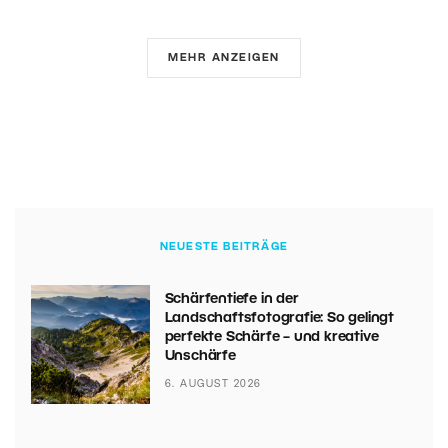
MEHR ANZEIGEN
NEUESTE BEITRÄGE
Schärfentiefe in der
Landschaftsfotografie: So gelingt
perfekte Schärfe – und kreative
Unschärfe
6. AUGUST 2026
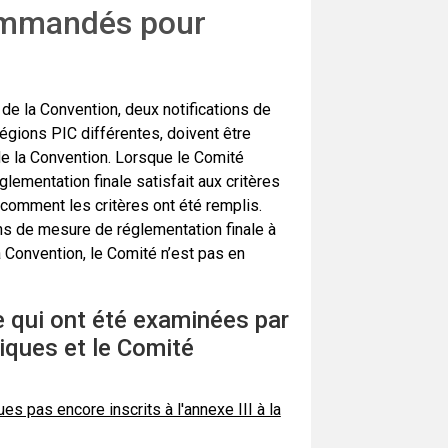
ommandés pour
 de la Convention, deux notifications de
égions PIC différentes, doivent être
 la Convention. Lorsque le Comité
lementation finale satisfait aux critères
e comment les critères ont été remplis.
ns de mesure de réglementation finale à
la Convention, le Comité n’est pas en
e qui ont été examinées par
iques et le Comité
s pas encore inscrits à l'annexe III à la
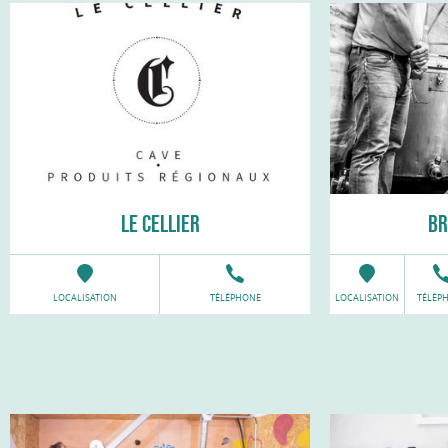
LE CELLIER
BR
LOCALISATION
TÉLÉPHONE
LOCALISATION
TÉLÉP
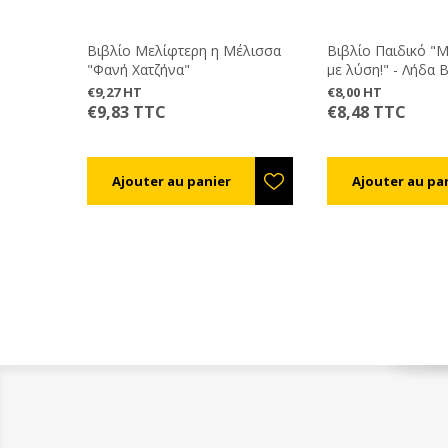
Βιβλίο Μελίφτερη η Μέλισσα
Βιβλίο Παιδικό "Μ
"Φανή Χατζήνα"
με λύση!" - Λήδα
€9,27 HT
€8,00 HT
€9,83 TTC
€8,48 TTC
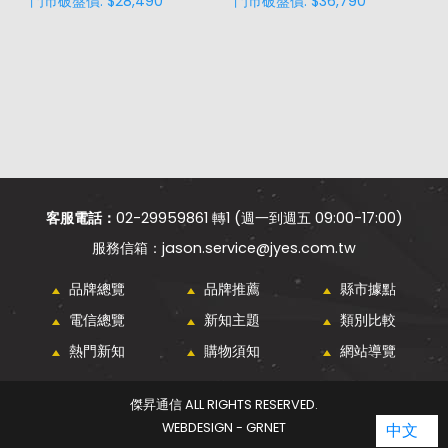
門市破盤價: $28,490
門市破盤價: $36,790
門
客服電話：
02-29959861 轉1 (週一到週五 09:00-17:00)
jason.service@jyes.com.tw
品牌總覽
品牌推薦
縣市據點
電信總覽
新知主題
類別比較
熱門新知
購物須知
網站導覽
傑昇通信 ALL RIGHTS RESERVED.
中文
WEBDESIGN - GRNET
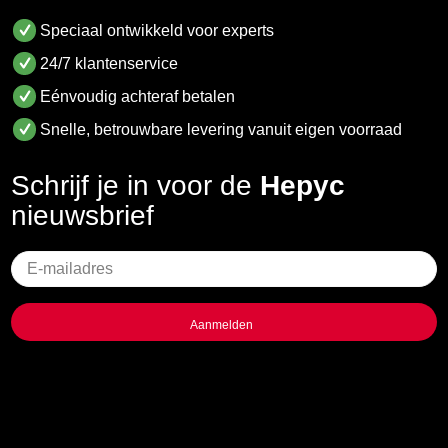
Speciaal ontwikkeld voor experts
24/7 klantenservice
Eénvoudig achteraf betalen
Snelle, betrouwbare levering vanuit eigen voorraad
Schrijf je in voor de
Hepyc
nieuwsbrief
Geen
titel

▶ [The problem]: Determine how many lines in the entries above contain the word "finale", and respond with the number alone.

▶ [Task answer]: 2